Sick of this

Roofie called my lawyer yesterday, stating that he’s tried numerous times to meet with me but I’ve refused. Lawyerdude said “I don’t believe that, but if you two can work this out, I think that’s best for everyone.”

I feel like my teeth are being pulled out one by one, and just when I’ve managed to get over the pain, here comes Roofie with the pliers again. Unfortunately, my Laywer is right. As long as one of us keeps “trying to work it out” that’s what a Judge wants.

So via email and phone calls through my lawyer, Rooferman finally agreed to meet me “One on One” at his parent’s home sometime next week.  Since his mother considers both of us her children, I guess that’s as neutral a location as we’re going to get.  Maybe his mom will even back me up.

When his parents came to me the night before our last court date, they had lots of questions and I explained the parenting plan my lawyer and I had made up in detail. His mom asked me if the Judge was going to clarify these things at the status conference, because she thought Rooferman didn’t really understand all of it.

Maybe with her help, he will?

At least this time I’m not going into it with a shining ray of hope. In fact, my lawyer is asking me to contact witnesses for the trial already. Basically, preparing for the worst, but if at all possible, hoping for the best.
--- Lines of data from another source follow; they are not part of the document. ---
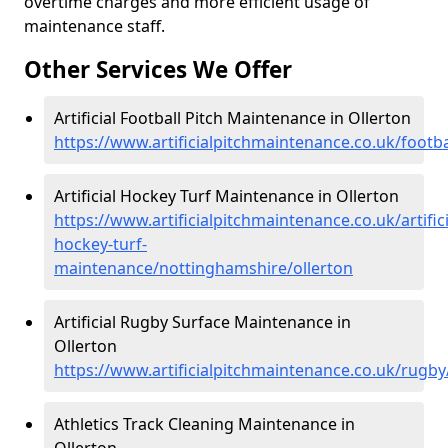
overtime charges and more efficient usage of
maintenance staff.
Other Services We Offer
Artificial Football Pitch Maintenance in Ollerton
https://www.artificialpitchmaintenance.co.uk/footb
Artificial Hockey Turf Maintenance in Ollerton
https://www.artificialpitchmaintenance.co.uk/artifici
hockey-turf-
maintenance/nottinghamshire/ollerton
Artificial Rugby Surface Maintenance in
Ollerton
https://www.artificialpitchmaintenance.co.uk/rugb
Athletics Track Cleaning Maintenance in
Ollerton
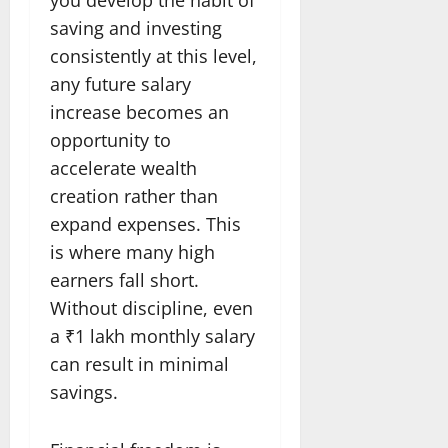
saving and investing
consistently at this level,
any future salary
increase becomes an
opportunity to
accelerate wealth
creation rather than
expand expenses. This
is where many high
earners fall short.
Without discipline, even
a ₹1 lakh monthly salary
can result in minimal
savings.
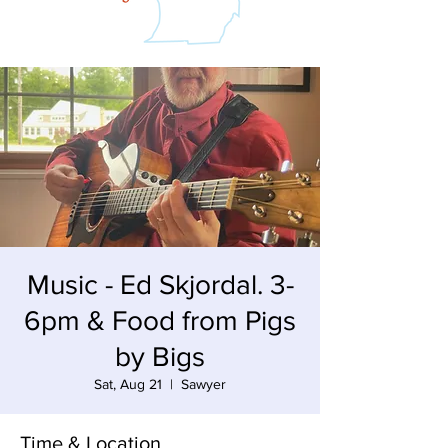
Music - Ed Skjordal. 3-
6pm & Food from Pigs
by Bigs
Sat, Aug 21
  |  
Sawyer
Time & Location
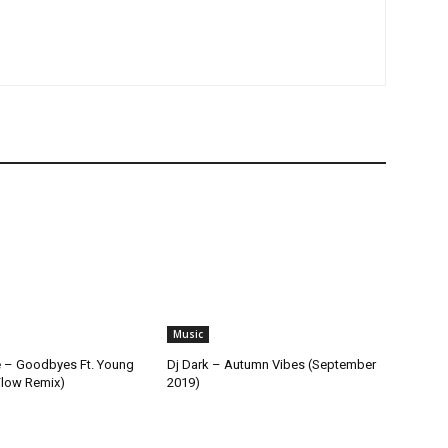
Music
 – Goodbyes Ft. Young
Dj Dark – Autumn Vibes (September
Flow Remix)
2019)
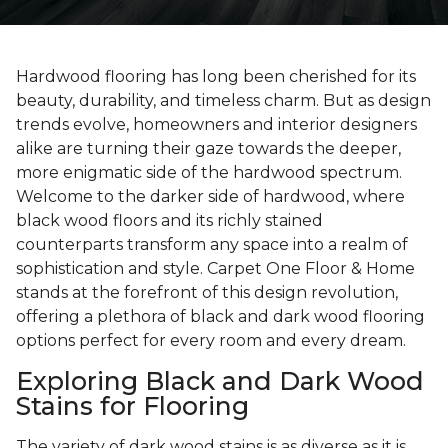
Hardwood flooring has long been cherished for its
beauty, durability, and timeless charm. But as design
trends evolve, homeowners and interior designers
alike are turning their gaze towards the deeper,
more enigmatic side of the hardwood spectrum.
Welcome to the darker side of hardwood, where
black wood floors and its richly stained
counterparts transform any space into a realm of
sophistication and style. Carpet One Floor & Home
stands at the forefront of this design revolution,
offering a plethora of black and dark wood flooring
options perfect for every room and every dream.
Exploring Black and Dark Wood
Stains for Flooring
The variety of dark wood stains is as diverse as it is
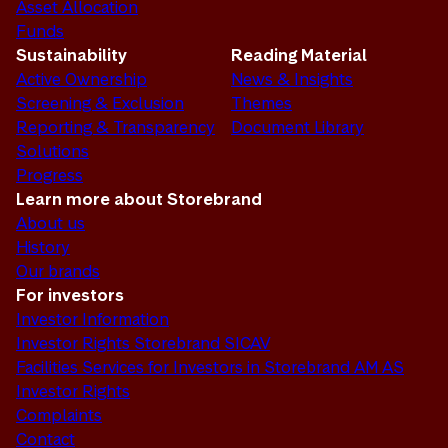
Asset Allocation
Funds
Sustainability
Reading Material
Active Ownership
News & Insights
Screening & Exclusion
Themes
Reporting & Transparency
Document Library
Solutions
Progress
Learn more about Storebrand
About us
History
Our brands
For investors
Investor Information
Investor Rights Storebrand SICAV
Facilities Services for Investors in Storebrand AM AS
Investor Rights
Complaints
Contact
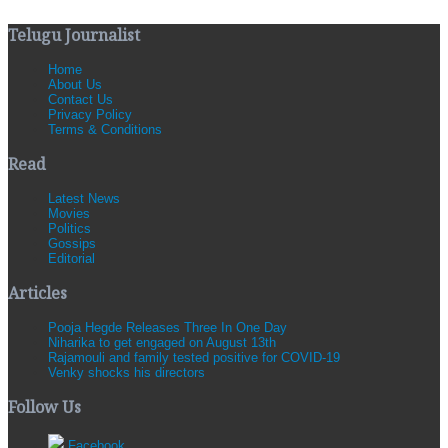
Telugu Journalist
Home
About Us
Contact Us
Privacy Policy
Terms & Conditions
Read
Latest News
Movies
Politics
Gossips
Editorial
Articles
Pooja Hegde Releases Three In One Day
Niharika to get engaged on August 13th
Rajamouli and family tested positive for COVID-19
Venky shocks his directors
Follow Us
Facebook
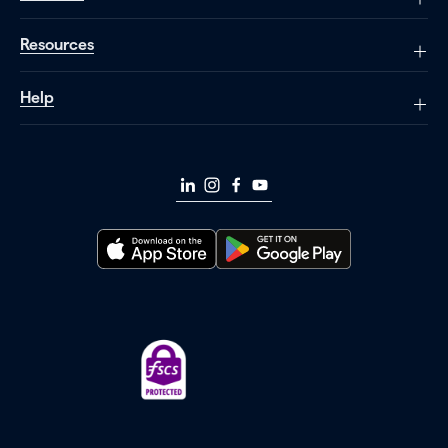
Resources
Help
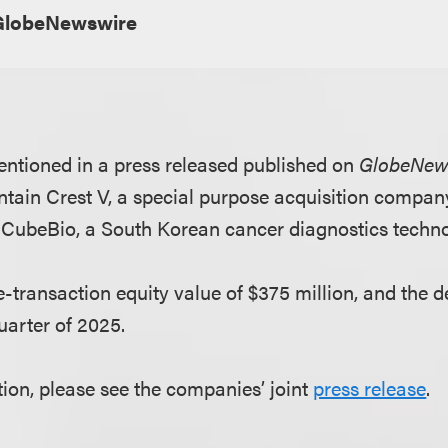
GlobeNewswire
ntioned in a press released published on
GlobeNew
tain Crest V, a special purpose acquisition company,
 CubeBio, a South Korean cancer diagnostics tech
-transaction equity value of $375 million, and the d
quarter of 2025.
ion, please see the companies’ joint
press release
.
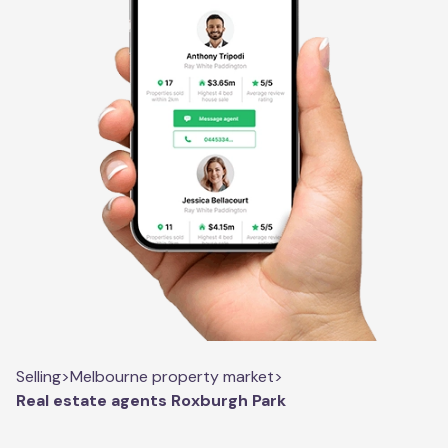
Selling
>
Melbourne property market
>
Real estate agents Roxburgh Park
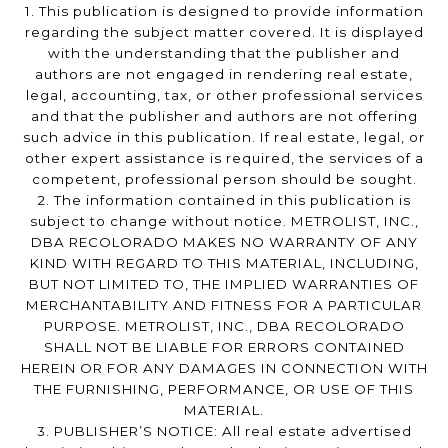
1. This publication is designed to provide information
regarding the subject matter covered. It is displayed
with the understanding that the publisher and
authors are not engaged in rendering real estate,
legal, accounting, tax, or other professional services
and that the publisher and authors are not offering
such advice in this publication. If real estate, legal, or
other expert assistance is required, the services of a
competent, professional person should be sought.
2. The information contained in this publication is
subject to change without notice. METROLIST, INC.,
DBA RECOLORADO MAKES NO WARRANTY OF ANY
KIND WITH REGARD TO THIS MATERIAL, INCLUDING,
BUT NOT LIMITED TO, THE IMPLIED WARRANTIES OF
MERCHANTABILITY AND FITNESS FOR A PARTICULAR
PURPOSE. METROLIST, INC., DBA RECOLORADO
SHALL NOT BE LIABLE FOR ERRORS CONTAINED
HEREIN OR FOR ANY DAMAGES IN CONNECTION WITH
THE FURNISHING, PERFORMANCE, OR USE OF THIS
MATERIAL.
3. PUBLISHER’S NOTICE: All real estate advertised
 I know many of my bloggy friends have told me not to meet with him, and to stop torturing myself. Last time I was so shocked by his request to meet with me that I started fantasizing an easy way out (I’m a Pisces, I’m good at that). This time I know what he’s trying to do. So I can show up, bring my parenting plan, listen to what he has to say, and tell him “I’m sorry you’re not willing to compromise. I will see you in court.”

Otherwise, he will tell the Judge that he tried and tried to come to an agreement with me, but I refused to meet with him. 

I’m just so sick of this.

16 thoughts on “Sick of this

  1. I love reading your blog. Your life with your ex is so similar to mine with my ex. I always want to leave you a comment with some possible words of wisdom and I never can. Even though I know I’ve been where you are there are no right words for dealing with irrational people. I still wonder what causes people (men) to behave the way they do. Hang in there, never give up and know that eventually the pain will end. Eventually you will come out of this and be stronger for it.

    Like

  2. Sigh…I know it is hard, and tiring, and scary on deep, fundamental levels. Been there. Just-get through each day, as best as you can. Sending you hugs.

    Like

  3. Yes, you do have to show a “good faith effort” and his mom can testify you did just that. It’s good that you are being realistic about the end result too.

    I completely understand “sick of it” after seven years of legal issues with my ex and four with DBD. Keep your head up!

    Like

  4. Oh man!!! This totally sucks! I so get your frustration!

    I received new lots of threats today from my now OFFICIALLY ex-husband!

    It never ever ends

    Like

  5. Ugh, I’m sorry. I hope that the meeting goes okay; maybe with his parents around they can talk some sense into him about the parenting plan. My fingers are crossed for ya =)

    Like

  6. I’m sorry honey….I remember this part of it being so emotionally exhausting. Hang in there kiddo…it can’t go on like this forever!

    Like

  7. Why don’t you try taking a take recorder along with you everything to you see him from now on. It doesn’t have to be big and you can have it recording in your pocket when you interact, that way his decision mood swings will be documented for court use.

    I really hope this gets better for you soon. Fingers-crossed that everything works out the way you want it to.

    Like

    1. For some reason my fingers don’t type correctly today and that last comment made NO sense. **Try taking a tape recorder along with you every time you interact with him** There!! I did it right this time.

      Like

  8. Hoping for the best this time. Sadly I think it will turn out like you said with you seeing him in court. At least he can’t say you didn’t try to meet with him

    Like

  9. I’m with the others, hang in there … one day you’ll be able to look on this as nothing but a pain in the ass memory!

    Like

  10. I so totally understand your frustration. I’ve been dealing with shit like that for 16 years now. I’ve finally come to the point it’s time for some revenge and started a web page all about the crap he’s doing and hoping people will visit and leave suggestions or info I can use in court. Best of luck to you and if you or your readers have any time I’d love to get some visits to my page. It’s just starting but I have so much to put on. Mini soap opera in the works, lol.

    Good luck with everything. I’m going to go read the rest of your entries now.